Tek kaşını kaldırıp bana yandan bir bakış attı ve sonra tahtaya üç rakamını yazdı. Bayan Gülriz'e döndüğünde yüzünde belli belirsiz bir gülümseme geçti fakat ses tonu alçak gönüllüydü.

''Sanırım mertebe Üç efendim.''

Bayan Gülriz'in ağzı alabalık gibi açık kaldı. Kıvanç ona tebeşiri vermek için uzandığında, dalgınlıkla alıp cebine koydu.

''Şey...hmmm...''

Sınıfın önünde kekelerken Kıvanç bir çalımla sırasına yürüdü.
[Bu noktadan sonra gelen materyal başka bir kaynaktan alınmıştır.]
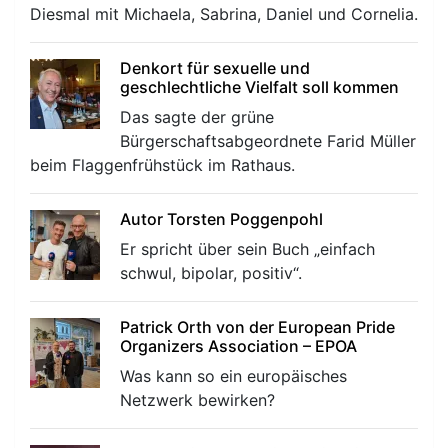
Diesmal mit Michaela, Sabrina, Daniel und Cornelia.
Denkort für sexuelle und
geschlechtliche Vielfalt soll kommen
Das sagte der grüne
Bürgerschaftsabgeordnete Farid Müller
beim Flaggenfrühstück im Rathaus.
Autor Torsten Poggenpohl
Er spricht über sein Buch „einfach
schwul, bipolar, positiv“.
Patrick Orth von der European Pride
Organizers Association – EPOA
Was kann so ein europäisches
Netzwerk bewirken?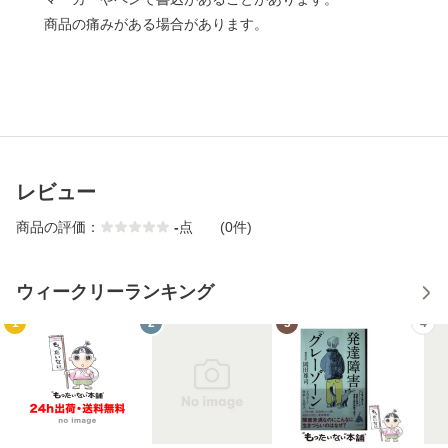
商品の痛みがある場合があります。
レビュー
商品の評価：
-
点
(0件)
ウィークリーランキング
1
2
3
4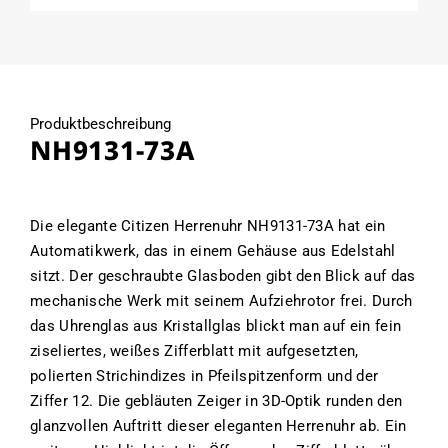
Produktbeschreibung
NH9131-73A
Die elegante Citizen Herrenuhr NH9131-73A hat ein
Automatikwerk, das in einem Gehäuse aus Edelstahl
sitzt. Der geschraubte Glasboden gibt den Blick auf das
mechanische Werk mit seinem Aufziehrotor frei. Durch
das Uhrenglas aus Kristallglas blickt man auf ein fein
ziseliertes, weißes Zifferblatt mit aufgesetzten,
polierten Strichindizes in Pfeilspitzenform und der
Ziffer 12. Die gebläuten Zeiger in 3D-Optik runden den
glanzvollen Auftritt dieser eleganten Herrenuhr ab. Ein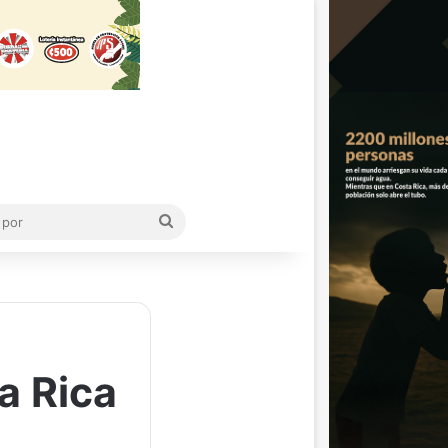
Buscar
por
a Rica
Dar koridorda iyice sokularak yanında yürüdüm. Kıvanç, sırasının önünde oturan kum rengi saçlı bir oğlanın önünden geçerken oğlan yumruğunu öne doğru uzattı. Kıvanç sol yumruğu ile onunkine dokundurdu.

Kıvanç o anı dikkat dağıtmak için kullanarak, neredeyse görünmeyecek şekilde sağ elini uzattı ve parmaklarını benimkilere doladı. Elimdeki alev, bana edebileceği en güzel teşekkürdü.